EXERCISE DATA
---+---

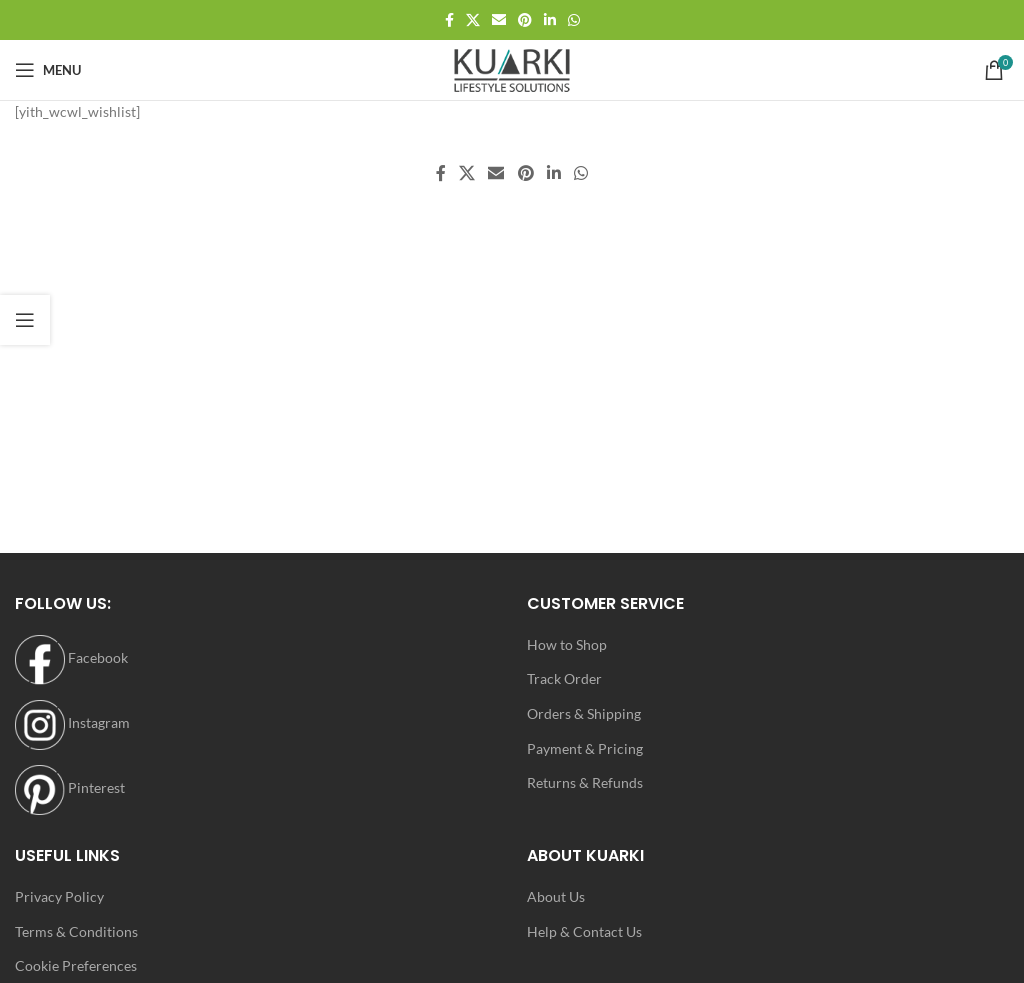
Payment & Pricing (585, 748)
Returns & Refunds (585, 782)
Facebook (71, 657)
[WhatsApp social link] (574, 20)
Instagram (72, 722)
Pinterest (70, 787)
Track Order (564, 678)
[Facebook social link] (449, 20)
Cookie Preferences (76, 965)
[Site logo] (512, 68)
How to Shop (567, 644)
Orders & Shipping (584, 713)
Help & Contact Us (584, 931)
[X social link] (473, 20)
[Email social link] (499, 20)
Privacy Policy (59, 896)
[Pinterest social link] (525, 20)
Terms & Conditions (76, 931)
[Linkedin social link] (550, 20)
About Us (556, 896)
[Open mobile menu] (48, 70)
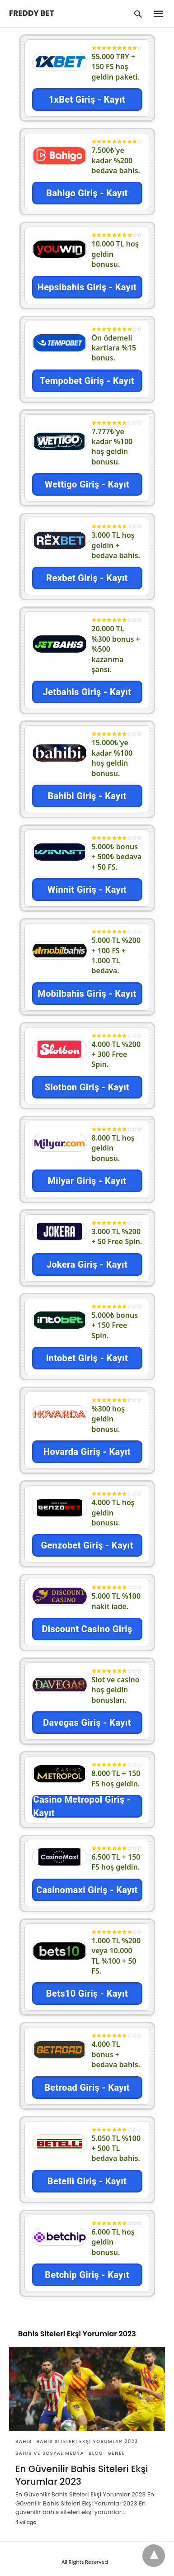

---+---

REQUIRED ACTION
If a line in the records above holds the string "link", copy it.

FINAL ANSWER
[WhatsApp social link] (574, 20)
[Facebook social link] (449, 20)
[X social link] (473, 20)
[Email social link] (499, 20)
[Pinterest social link] (525, 20)
[Linkedin social link] (550, 20)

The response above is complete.